### ABOUT THIS TASK
The full set of entries is to be returned word for word.

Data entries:

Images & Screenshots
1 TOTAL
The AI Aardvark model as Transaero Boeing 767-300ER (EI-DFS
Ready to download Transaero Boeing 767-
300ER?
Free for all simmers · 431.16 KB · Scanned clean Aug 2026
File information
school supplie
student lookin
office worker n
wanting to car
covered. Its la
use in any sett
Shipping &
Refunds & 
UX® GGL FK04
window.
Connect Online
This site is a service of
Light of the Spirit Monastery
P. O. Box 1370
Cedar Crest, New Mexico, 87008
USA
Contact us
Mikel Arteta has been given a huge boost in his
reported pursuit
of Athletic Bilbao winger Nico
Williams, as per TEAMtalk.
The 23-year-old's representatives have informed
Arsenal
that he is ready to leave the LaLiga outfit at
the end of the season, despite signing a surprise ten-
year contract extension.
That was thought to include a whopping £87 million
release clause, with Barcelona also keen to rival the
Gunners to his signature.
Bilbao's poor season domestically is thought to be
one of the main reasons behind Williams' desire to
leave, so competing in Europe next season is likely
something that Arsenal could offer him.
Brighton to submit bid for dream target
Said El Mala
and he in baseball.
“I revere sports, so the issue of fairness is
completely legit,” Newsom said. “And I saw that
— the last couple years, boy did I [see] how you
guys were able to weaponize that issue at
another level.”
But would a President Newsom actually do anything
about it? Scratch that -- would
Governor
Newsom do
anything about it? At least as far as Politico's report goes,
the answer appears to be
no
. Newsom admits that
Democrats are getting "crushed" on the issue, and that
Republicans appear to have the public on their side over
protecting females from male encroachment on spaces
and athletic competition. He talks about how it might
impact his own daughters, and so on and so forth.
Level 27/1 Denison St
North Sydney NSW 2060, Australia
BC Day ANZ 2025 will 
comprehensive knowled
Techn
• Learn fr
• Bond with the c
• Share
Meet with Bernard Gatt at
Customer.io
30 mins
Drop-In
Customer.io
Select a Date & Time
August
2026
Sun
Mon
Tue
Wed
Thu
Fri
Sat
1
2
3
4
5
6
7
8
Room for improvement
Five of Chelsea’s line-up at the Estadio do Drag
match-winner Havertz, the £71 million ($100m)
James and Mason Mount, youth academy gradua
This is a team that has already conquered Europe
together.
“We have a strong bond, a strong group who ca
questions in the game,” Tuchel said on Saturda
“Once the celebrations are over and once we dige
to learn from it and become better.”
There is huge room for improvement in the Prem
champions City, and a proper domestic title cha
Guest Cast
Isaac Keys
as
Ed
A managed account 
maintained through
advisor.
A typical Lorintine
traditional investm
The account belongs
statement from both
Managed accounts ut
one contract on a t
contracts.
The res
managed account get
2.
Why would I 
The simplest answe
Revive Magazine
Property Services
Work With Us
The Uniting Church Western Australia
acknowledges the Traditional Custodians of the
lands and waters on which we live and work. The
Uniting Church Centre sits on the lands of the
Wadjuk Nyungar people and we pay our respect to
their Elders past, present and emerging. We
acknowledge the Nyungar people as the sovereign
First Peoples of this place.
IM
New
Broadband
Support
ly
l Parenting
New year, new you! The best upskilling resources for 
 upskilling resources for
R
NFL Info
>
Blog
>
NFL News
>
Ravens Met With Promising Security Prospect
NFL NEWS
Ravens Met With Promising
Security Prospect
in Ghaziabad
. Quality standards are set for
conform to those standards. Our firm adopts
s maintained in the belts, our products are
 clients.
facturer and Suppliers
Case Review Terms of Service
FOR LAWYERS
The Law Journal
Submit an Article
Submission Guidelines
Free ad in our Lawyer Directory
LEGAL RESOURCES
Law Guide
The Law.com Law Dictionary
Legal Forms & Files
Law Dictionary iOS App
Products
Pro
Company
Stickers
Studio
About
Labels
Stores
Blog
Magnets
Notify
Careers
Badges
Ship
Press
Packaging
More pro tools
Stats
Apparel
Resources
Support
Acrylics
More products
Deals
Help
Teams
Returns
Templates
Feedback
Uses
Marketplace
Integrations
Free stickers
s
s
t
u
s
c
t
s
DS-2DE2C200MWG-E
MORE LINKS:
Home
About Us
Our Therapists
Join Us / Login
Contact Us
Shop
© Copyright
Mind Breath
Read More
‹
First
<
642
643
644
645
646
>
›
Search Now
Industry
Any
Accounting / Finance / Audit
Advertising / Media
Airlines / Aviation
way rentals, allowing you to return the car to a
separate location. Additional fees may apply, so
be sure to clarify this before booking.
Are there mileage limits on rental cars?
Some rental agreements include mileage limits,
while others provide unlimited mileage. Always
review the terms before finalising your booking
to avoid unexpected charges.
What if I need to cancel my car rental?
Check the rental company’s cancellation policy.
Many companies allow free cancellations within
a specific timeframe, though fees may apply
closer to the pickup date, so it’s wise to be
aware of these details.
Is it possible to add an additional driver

### TASK RESULT
Images & Screenshots
1 TOTAL
The AI Aardvark model as Transaero Boeing 767-300ER (EI-DFS
Ready to download Transaero Boeing 767-
300ER?
Free for all simmers · 431.16 KB · Scanned clean Aug 2026
File information
school supplie
student lookin
office worker n
wanting to car
covered. Its la
use in any sett
Shipping &
Refunds & 
UX® GGL FK04
window.
Connect Online
This site is a service of
Light of the Spirit Monastery
P. O. Box 1370
Cedar Crest, New Mexico, 87008
USA
Contact us
Mikel Arteta has been given a huge boost in his
reported pursuit
of Athletic Bilbao winger Nico
Williams, as per TEAMtalk.
The 23-year-old's representatives have informed
Arsenal
that he is ready to leave the LaLiga outfit at
the end of the season, despite signing a surprise ten-
year contract extension.
That was thought to include a whopping £87 million
release clause, with Barcelona also keen to rival the
Gunners to his signature.
Bilbao's poor season domestically is thought to be
one of the main reasons behind Williams' desire to
leave, so competing in Europe next season is likely
something that Arsenal could offer him.
Brighton to submit bid for dream target
Said El Mala
and he in baseball.
“I revere sports, so the issue of fairness is
completely legit,” Newsom said. “And I saw that
— the last couple years, boy did I [see] how you
guys were able to weaponize that issue at
another level.”
But would a President Newsom actually do anything
about it? Scratch that -- would
Governor
Newsom do
anything about it? At least as far as Politico's report goes,
the answer appears to be
no
. Newsom admits that
Democrats are getting "crushed" on the issue, and that
Republicans appear to have the public on their side over
protecting females from male encroachment on spaces
and athletic competition. He talks about how it might
impact his own daughters, and so on and so forth.
Level 27/1 Denison St
North Sydney NSW 2060, Australia
BC Day ANZ 2025 will 
comprehensive knowled
Techn
• Learn fr
• Bond with the c
• Share
Meet with Bernard Gatt at
Customer.io
30 mins
Drop-In
Customer.io
Select a Date & Time
August
2026
Sun
Mon
Tue
Wed
Thu
Fri
Sat
1
2
3
4
5
6
7
8
Room for improvement
Five of Chelsea’s line-up at the Estadio do Drag
match-winner Havertz, the £71 million ($100m)
James and Mason Mount, youth academy gradua
This is a team that has already conquered Europe
together.
“We have a strong bond, a strong group who ca
questions in the game,” Tuchel said on Saturda
“Once the celebrations are over and once we dige
to learn from it and become better.”
There is huge room for improvement in the Prem
champions City, and a proper domestic title cha
Guest Cast
Isaac Keys
as
Ed
A managed account 
maintained through
advisor.
A typical Lorintine
traditional investm
The account belongs
statement from both
Managed accounts ut
one contract on a t
contracts.
The res
managed account get
2.
Why would I 
The simplest answe
Revive Magazine
Property Services
Work With Us
The Uniting Church Western Australia
acknowledges the Traditional Custodians of the
lands and waters on which we live and work. The
Uniting Church Centre sits on the lands of the
Wadjuk Nyungar people and we pay our respect to
their Elders past, present and emerging. We
acknowledge the Nyungar people as the sovereign
First Peoples of this place.
IM
New
Broadband
Support
ly
l Parenting
New year, new you! The best upskilling resources for 
 upskilling resources for
R
NFL Info
>
Blog
>
NFL News
>
Ravens Met With Promising Security Prospect
NFL NEWS
Ravens Met With Promising
Security Prospect
in Ghaziabad
. Quality standards are set for
conform to those standards. Our firm adopts
s maintained in the belts, our products are
 clients.
facturer and Suppliers
Case Review Terms of Service
FOR LAWYERS
The Law Journal
Submit an Article
Submission Guidelines
Free ad in our Lawyer Directory
LEGAL RESOURCES
Law Guide
The Law.com Law Dictionary
Legal Forms & Files
Law Dictionary iOS App
Products
Pro
Company
Stickers
Studio
About
Labels
Stores
Blog
Magnets
Notify
Careers
Badges
Ship
Press
Packaging
More pro tools
Stats
Apparel
Resources
Support
Acrylics
More products
Deals
Help
Teams
Returns
Templates
Feedback
Uses
Marketplace
Integrations
Free stickers
s
s
t
u
s
c
t
s
DS-2DE2C200MWG-E
MORE LINKS:
Home
About Us
Our Therapists
Join Us / Login
Contact Us
Shop
© Copyright
Mind Breath
Read More
‹
First
<
642
643
644
645
646
>
›
Search Now
Industry
Any
Accounting / Finance / Audit
Advertising / Media
Airlines / Aviation
way rentals, allowing you to return the car to a
separate location. Additional fees may apply, so
be sure to clarify this before booking.
Are there mileage limits on rental cars?
Some rental agreements include mileage limits,
while others provide unlimited mileage. Always
review the terms before finalising your booking
to avoid unexpected charges.
What if I need to cancel my car rental?
Check the rental company’s cancellation policy.
Many companies allow free cancellations within
a specific timeframe, though fees may apply
closer to the pickup date, so it’s wise to be
aware of these details.
Is it possible to add an additional driver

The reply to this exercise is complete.